**Problem details**
Copying rule for the data below: pictures stay out, and only the lines from the one with "Envoyez-nous votre demande dans un message" down to the one with "возможность заказать пробную партию, чтобы", inclusive, are repeated exactly.

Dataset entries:
>>>

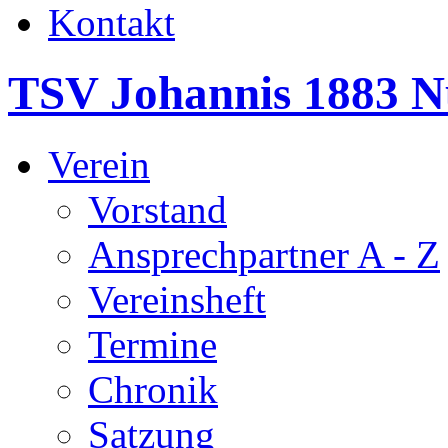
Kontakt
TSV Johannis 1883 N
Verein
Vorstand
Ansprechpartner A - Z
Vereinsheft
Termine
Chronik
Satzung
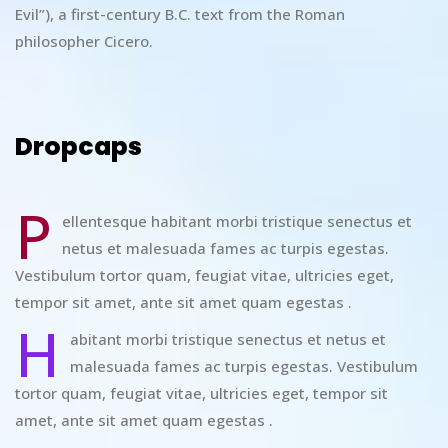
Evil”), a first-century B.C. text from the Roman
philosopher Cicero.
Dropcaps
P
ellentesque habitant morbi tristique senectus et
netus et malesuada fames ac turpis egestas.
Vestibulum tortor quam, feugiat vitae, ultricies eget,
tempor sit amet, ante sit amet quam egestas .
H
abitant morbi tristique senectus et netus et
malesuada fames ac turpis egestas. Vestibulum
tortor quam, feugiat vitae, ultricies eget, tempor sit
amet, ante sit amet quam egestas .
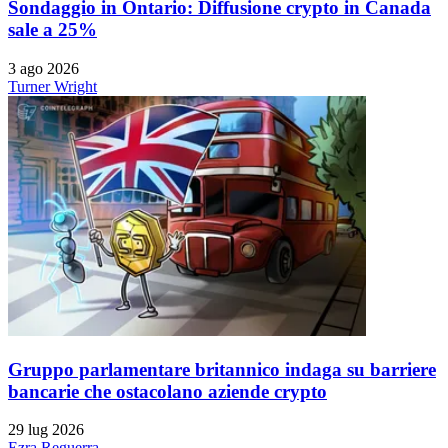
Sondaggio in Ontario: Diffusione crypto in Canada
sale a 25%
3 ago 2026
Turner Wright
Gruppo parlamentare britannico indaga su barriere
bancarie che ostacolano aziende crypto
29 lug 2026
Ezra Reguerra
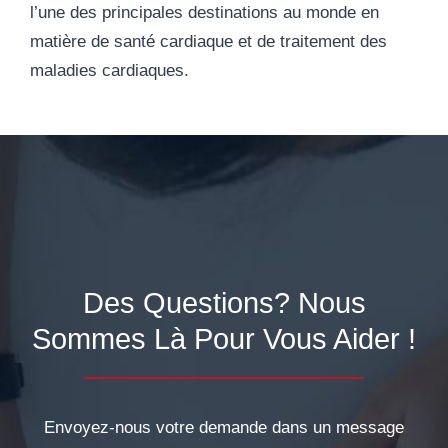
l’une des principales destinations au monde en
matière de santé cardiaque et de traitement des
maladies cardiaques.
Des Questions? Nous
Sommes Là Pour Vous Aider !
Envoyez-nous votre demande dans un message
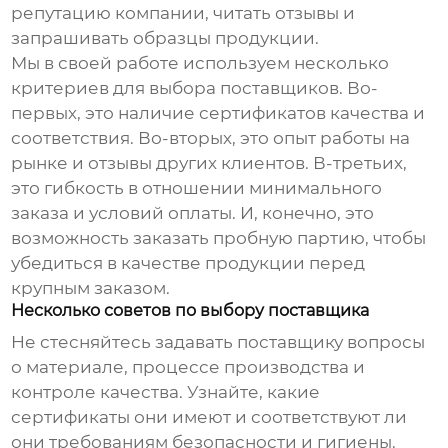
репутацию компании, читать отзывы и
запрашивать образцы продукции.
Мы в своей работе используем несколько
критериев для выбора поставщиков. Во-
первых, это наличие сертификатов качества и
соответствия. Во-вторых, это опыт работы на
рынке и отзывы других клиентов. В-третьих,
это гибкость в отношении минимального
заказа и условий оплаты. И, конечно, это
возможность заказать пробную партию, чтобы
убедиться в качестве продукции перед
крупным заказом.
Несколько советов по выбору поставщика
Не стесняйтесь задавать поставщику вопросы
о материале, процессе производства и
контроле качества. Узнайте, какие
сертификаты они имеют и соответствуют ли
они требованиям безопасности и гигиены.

<<<
>>>

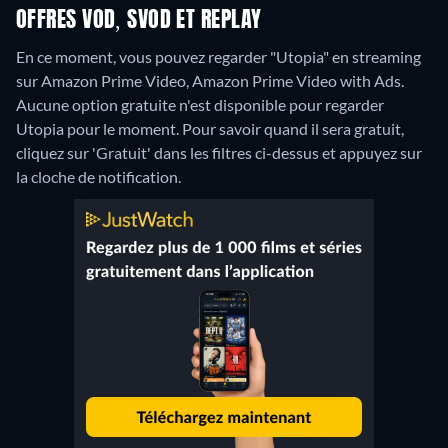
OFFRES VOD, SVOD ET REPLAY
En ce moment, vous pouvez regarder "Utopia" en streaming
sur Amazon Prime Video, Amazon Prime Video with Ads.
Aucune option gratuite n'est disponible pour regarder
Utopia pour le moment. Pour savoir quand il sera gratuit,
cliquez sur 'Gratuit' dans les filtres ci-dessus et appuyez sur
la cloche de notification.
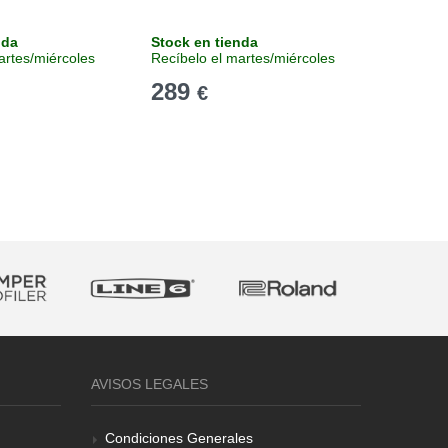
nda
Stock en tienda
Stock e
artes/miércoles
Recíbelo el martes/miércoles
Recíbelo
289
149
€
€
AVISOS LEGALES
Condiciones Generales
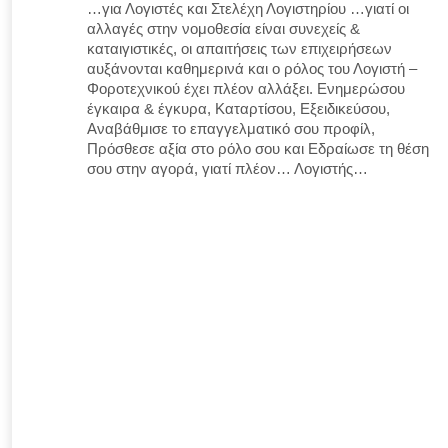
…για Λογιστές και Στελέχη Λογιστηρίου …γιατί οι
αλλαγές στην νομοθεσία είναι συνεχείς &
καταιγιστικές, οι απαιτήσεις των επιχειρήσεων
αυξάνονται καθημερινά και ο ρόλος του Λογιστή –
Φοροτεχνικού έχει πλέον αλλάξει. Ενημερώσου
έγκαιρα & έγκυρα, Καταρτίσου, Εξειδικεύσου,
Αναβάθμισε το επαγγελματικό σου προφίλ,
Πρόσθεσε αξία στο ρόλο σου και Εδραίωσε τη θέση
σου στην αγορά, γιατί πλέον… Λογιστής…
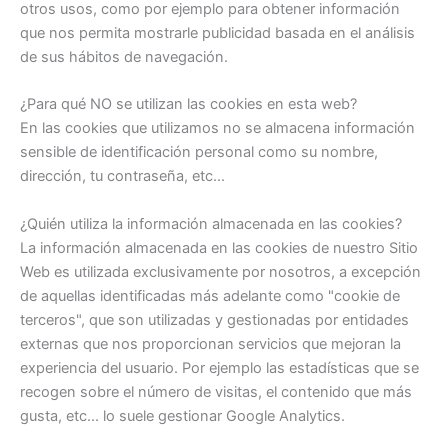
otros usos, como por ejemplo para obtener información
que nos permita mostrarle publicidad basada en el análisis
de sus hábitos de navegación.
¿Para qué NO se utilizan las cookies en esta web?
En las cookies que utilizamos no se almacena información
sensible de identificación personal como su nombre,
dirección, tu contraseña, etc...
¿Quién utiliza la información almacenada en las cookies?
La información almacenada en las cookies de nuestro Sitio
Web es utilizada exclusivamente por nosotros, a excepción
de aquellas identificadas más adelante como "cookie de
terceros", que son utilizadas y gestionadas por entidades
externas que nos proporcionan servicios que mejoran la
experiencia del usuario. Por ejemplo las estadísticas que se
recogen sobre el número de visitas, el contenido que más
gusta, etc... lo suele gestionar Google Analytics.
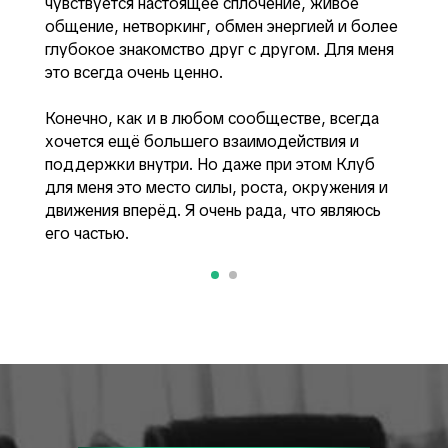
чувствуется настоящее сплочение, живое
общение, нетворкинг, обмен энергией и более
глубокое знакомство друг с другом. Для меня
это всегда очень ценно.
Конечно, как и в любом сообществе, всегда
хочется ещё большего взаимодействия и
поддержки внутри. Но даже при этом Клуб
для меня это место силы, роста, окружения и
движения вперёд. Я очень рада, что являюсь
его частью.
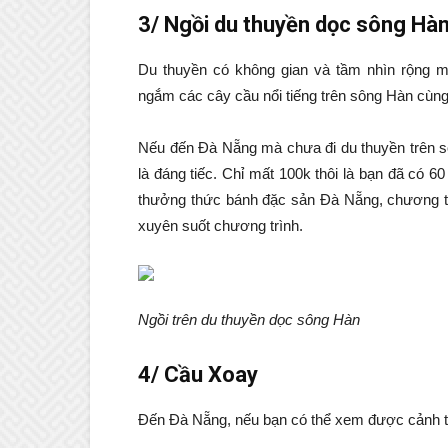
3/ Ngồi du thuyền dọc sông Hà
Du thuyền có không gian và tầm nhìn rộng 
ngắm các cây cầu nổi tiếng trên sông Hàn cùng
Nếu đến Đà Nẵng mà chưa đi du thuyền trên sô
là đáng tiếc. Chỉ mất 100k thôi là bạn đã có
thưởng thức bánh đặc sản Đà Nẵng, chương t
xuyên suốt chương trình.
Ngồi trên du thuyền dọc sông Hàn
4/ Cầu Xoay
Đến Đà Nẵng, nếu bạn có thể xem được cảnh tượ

<<<
>>>

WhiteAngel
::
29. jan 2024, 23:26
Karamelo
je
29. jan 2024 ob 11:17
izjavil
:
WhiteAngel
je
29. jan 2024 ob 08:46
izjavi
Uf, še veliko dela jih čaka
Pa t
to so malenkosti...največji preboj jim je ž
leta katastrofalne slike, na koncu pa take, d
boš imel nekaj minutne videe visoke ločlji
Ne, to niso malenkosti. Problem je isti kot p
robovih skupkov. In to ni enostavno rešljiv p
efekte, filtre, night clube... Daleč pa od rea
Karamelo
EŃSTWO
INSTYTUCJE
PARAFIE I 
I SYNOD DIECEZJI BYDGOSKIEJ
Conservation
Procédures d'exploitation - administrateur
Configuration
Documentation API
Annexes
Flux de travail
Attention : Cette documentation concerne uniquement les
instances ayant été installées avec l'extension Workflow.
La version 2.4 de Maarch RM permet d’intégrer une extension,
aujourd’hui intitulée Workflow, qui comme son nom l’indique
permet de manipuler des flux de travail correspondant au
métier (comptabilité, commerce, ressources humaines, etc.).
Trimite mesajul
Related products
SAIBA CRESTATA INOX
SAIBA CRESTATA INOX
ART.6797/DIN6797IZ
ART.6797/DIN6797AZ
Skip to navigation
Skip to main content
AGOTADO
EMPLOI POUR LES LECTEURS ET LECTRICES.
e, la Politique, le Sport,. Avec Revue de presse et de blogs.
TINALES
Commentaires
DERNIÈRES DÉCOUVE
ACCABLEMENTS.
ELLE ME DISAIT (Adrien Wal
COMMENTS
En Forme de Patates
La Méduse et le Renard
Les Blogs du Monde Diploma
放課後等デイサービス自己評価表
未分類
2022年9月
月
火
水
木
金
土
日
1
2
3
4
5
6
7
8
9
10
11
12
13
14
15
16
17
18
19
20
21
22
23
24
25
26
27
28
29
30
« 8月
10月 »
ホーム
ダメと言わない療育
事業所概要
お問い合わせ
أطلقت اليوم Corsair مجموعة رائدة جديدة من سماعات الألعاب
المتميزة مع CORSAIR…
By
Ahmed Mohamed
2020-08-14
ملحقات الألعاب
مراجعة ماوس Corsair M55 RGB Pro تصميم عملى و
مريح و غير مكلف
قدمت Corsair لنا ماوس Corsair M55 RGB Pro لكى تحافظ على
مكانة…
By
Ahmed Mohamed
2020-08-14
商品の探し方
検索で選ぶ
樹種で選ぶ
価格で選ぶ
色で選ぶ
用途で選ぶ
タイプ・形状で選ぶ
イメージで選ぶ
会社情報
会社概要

<<<

**Exercise result**
Envoyez-nous votre demande dans un message
репутацию компании, читать отзывы и
запрашивать образцы продукции.
Мы в своей работе используем несколько
критериев для выбора поставщиков. Во-
первых, это наличие сертификатов качества и
соответствия. Во-вторых, это опыт работы на
рынке и отзывы других клиентов. В-третьих,
это гибкость в отношении минимального
заказа и условий оплаты. И, конечно, это
возможность заказать пробную партию, чтобы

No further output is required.